Researchers at Symantec and the Indiana University School of Informatics have uncovered a new threat to broadband users.
The attack, nicknamed “Drive-by Pharming”, uses JavaScript on a Web site created by a hacker to reconfigure broadband routers. Once the user clicks on a link, the malicious JavaScript code changes the DNS settings on the users router so that every time the user logs on to a Web site, DNS resolution will be performed by the attacker.
As a result, the attacker has complete control over which Web sites the victim visits on the Internet. A user may think, for example, that they are visiting their online banking Web site, but in reality they have been redirected to a phony site set up by the attacker.
“Its actually a very simple technique,” said Zulfikar Ramzan, senior principal researcher at Symantec Security Response, in an interview with eWEEK. In fact, he said, the malicious code is, at its core, just one line.
The code simulates a log-in to change the password on the router, Ramzan explained. To prevent this type of attack, users need only change their router password during installation, he said.
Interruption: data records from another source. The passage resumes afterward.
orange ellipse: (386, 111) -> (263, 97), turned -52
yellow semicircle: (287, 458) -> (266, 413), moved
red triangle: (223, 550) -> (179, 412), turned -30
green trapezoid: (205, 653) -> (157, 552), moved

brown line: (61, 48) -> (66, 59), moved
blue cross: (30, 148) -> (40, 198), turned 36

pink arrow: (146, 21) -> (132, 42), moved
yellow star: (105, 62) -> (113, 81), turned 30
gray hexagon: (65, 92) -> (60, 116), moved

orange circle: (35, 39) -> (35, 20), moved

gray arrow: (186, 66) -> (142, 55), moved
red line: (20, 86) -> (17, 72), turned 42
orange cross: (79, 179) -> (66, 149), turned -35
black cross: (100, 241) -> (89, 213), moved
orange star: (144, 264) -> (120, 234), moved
Many users, however, do not change their default password issued by the router manufacturer, Ramzan said. According to a separate informal study conducted by Indiana University, up to 50 percent of home broadband users are susceptible to this attack. The manufacturers could help by issuing unique passwords for each router based on product serial numbers, he said.
However, Ramzan and Professor Markus Jakobsson of the Indiana University School of Informatics said users are their own best line of defense.
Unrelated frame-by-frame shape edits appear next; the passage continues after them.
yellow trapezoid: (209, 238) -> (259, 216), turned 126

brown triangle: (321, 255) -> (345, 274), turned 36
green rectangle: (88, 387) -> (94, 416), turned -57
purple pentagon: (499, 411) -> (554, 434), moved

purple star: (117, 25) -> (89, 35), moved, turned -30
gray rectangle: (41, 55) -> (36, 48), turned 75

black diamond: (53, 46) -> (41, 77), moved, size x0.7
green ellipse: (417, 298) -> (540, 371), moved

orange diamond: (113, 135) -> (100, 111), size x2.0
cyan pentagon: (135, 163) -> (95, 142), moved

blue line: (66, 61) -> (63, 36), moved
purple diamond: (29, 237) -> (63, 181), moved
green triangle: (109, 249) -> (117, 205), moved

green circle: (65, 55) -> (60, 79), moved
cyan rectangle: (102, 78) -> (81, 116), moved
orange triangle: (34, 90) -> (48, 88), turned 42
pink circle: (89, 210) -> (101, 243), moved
“While drive-by pharming arises due to inadequate protective measures, there is also another human component: If an attacker can trick you into visiting his page, he can probe your machine,” Jakobsson said in a statement. “Deceit is not new to humankind, but it is fairly recently that security researchers started taking it seriously.”
For now though, the attack lives only in the realm of the theoretical—there have been no real world examples of the attack being launched, Ramzan said.
However, due to its simplicity and the number of people who could be affected, researchers thought it best to warn the public, he said.